Tali ragioni sono inidonee a determinare un arresto procedimentale, non avendo le Regione espresso alcun puntuale contestazione dei profili urbanistici, se non con considerazioni non pertinenti o generiche.

Peraltro, il rilievo secondo cui la zona sarebbe satura e non sarebbe possibile realizzare la struttura in considerazione della distanza da quella esistente è privo di fondamento sulla base delle argomentazioni esposte in precedenza.

L’eccezione circa le aree libere è stata dedotta in modo generico senza alcuna reale contestazione delle certificazioni del Comune e sempre generico è il richiamo all’impatto sul territorio.

E’ anche inammissibile la censura diretta a contestare la procedura semplificata seguita per la variante urbanistica, che è stata proposta per la prima volta in appello; infatti, con il ricorso di primo grado C.M. si era limitato a dedurre per la questione urbanistica il motivo inerente il parere regionale e aveva anche proposto una censura di eccesso di potere per travisamento dei fatti, riferita al procedimento di autorizzazione dell’esercizio commerciale, e non a quello urbanistico.

In ogni caso, la censura proposta in primo grado atteneva all’esistenza nei pressi dello stadio Due Mari di altra zona con destinazione D6, mentre in appello si passa inammissibilmente a contestare per la prima volta il calcolo delle volumetrie effettuato dal Comune.

8. In conclusione, pronunciando sul ricorso in appello, in riforma dell’impugnata sentenza, il ricordo di primo grado deve essere respinto nel merito.

Le parti soccombenti (appellante e comune di Gizzeria) devono essere condannate alla rifusione delle spese di giudizio nella misura indicata in dispositivo in favore del comune di Feroleto Antico e di E.E. s.r.l. e S. s.r.l., mentre ricorrono i presupposti per la compensazione delle spese con la Regione.
P.Q.M.

Il Consiglio di Stato in sede giurisdizionale (Sezione Quinta), pronunciando sul ricorso in appello indicato in epigrafe, in riforma dell’impugnata sentenza, respinge il ricorso proposto in primo grado.
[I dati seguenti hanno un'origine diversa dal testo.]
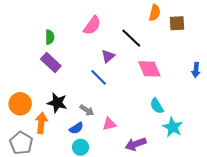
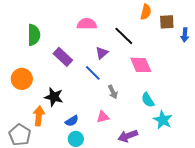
pink semicircle: (92, 25) -> (87, 24), turned -126
green semicircle: (50, 37) -> (34, 35), moved, size x1.5
purple rectangle: (51, 63) -> (63, 57), moved
blue arrow: (196, 70) -> (185, 35), moved
orange circle: (20, 104) -> (22, 79), moved
gray arrow: (87, 110) -> (113, 92), moved, turned 32

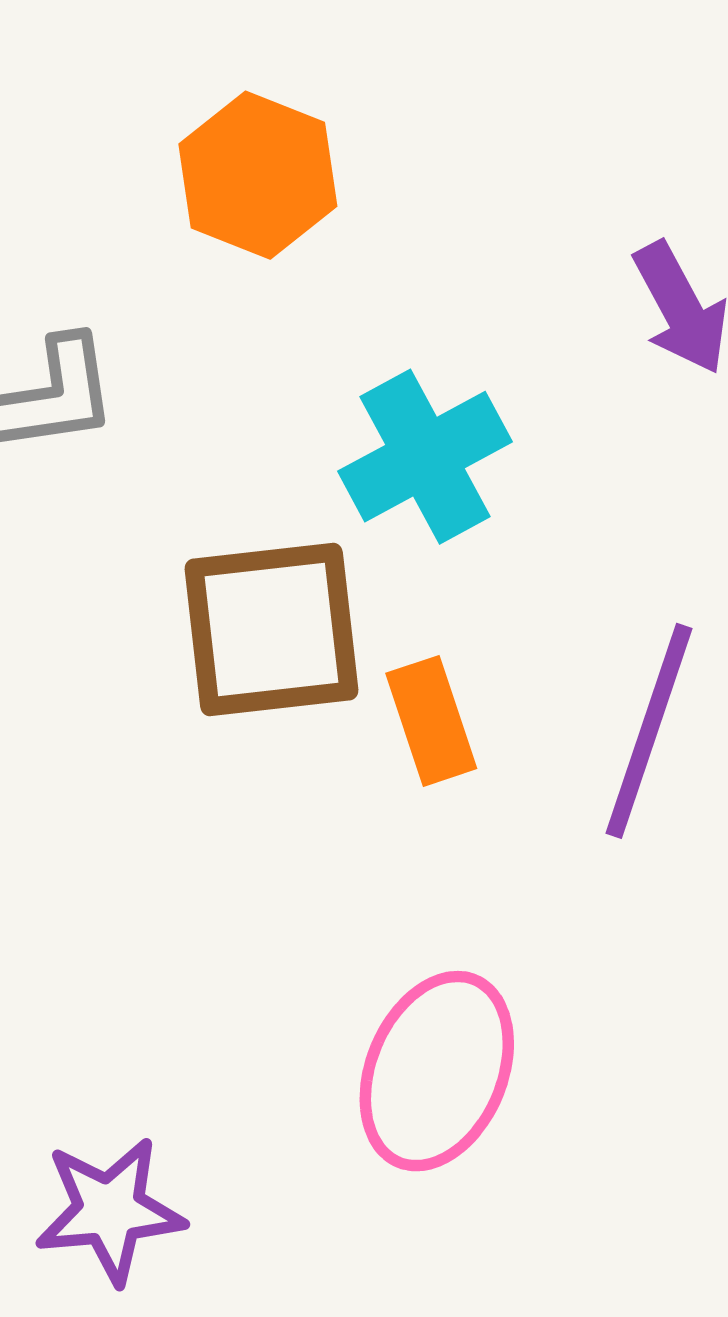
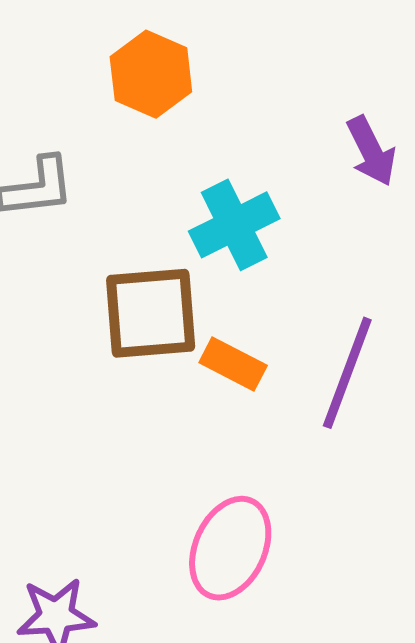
orange rectangle: (431, 721) -> (233, 364), turned -46

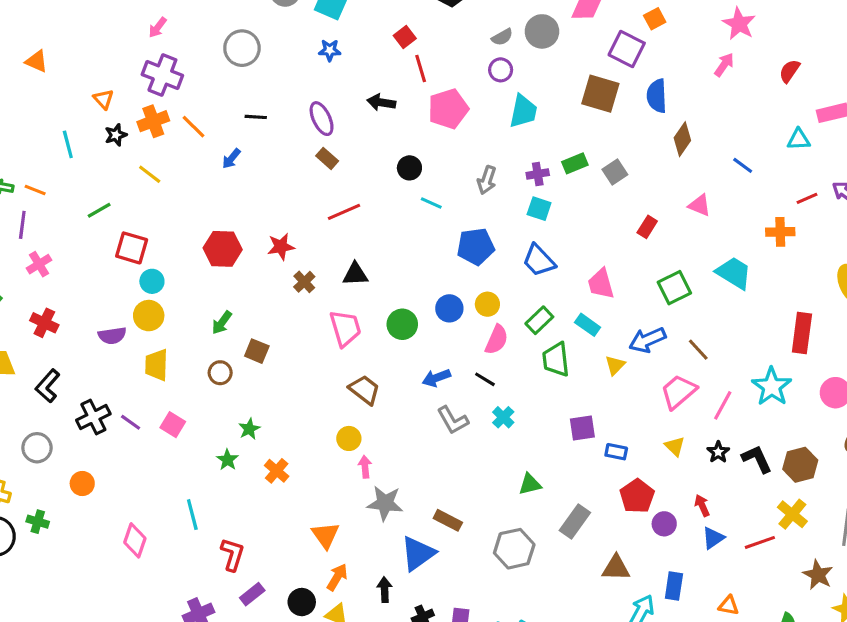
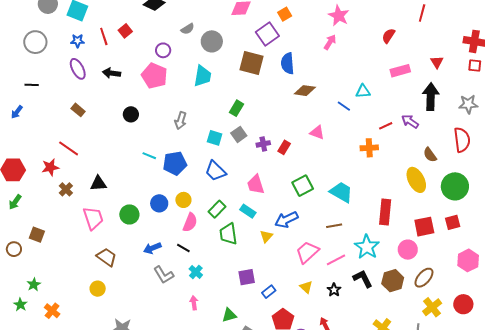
gray circle: (542, 31) -> (212, 41), moved
gray circle: (242, 48) -> (35, 42), moved
purple square: (627, 49) -> (267, 34), turned 30
red line: (421, 68) -> (104, 36), moved
purple circle: (501, 70) -> (163, 50), moved
red semicircle: (789, 71) -> (388, 36), moved
pink pentagon: (448, 109) -> (154, 76), turned -30
purple ellipse: (322, 119) -> (78, 69), moved
brown diamond: (682, 139) -> (305, 91), turned 65
cyan triangle: (799, 139) -> (363, 91), moved
green rectangle: (575, 163) -> (237, 108), turned -35
gray square: (615, 172) -> (239, 134), moved
purple cross: (538, 174) -> (263, 144), moved
cyan line: (431, 203) -> (149, 156), moved
red line: (344, 212) -> (69, 148), moved, turned 60
cyan trapezoid: (734, 273) -> (341, 192), moved
green arrow: (222, 323) -> (15, 202), moved
brown line: (698, 350) -> (334, 226), moved, turned -56
pink line: (723, 405) -> (336, 260), turned 36
blue rectangle: (616, 452) -> (269, 292), turned -48
black L-shape: (757, 459) -> (363, 279), moved
brown hexagon: (800, 465) -> (393, 281), moved
pink arrow: (365, 467) -> (194, 303), moved
green triangle: (530, 484) -> (229, 315), moved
Dichiara inammissibile l’intervento ad adiuvandum proposto dal comune di Gizzeria.

Condanna in solido il C.C.D.M. s.r.l. e il comune di Gizzeria alla rifusione delle spese di giudizio, liquidate nella somma di Euro 7.000,00 in favore di E.E. s.r.l. e di S. s.r.l. e di Euro 3.000,00 in favore del comune di Feroleto Antico, compensando le spese con la regione Calabria.

Ordina che la presente sentenza sia eseguita dall’autorità amministrativa.

Testo non ufficiale. La sola stampa del bollettino ufficiale ha carattere legale.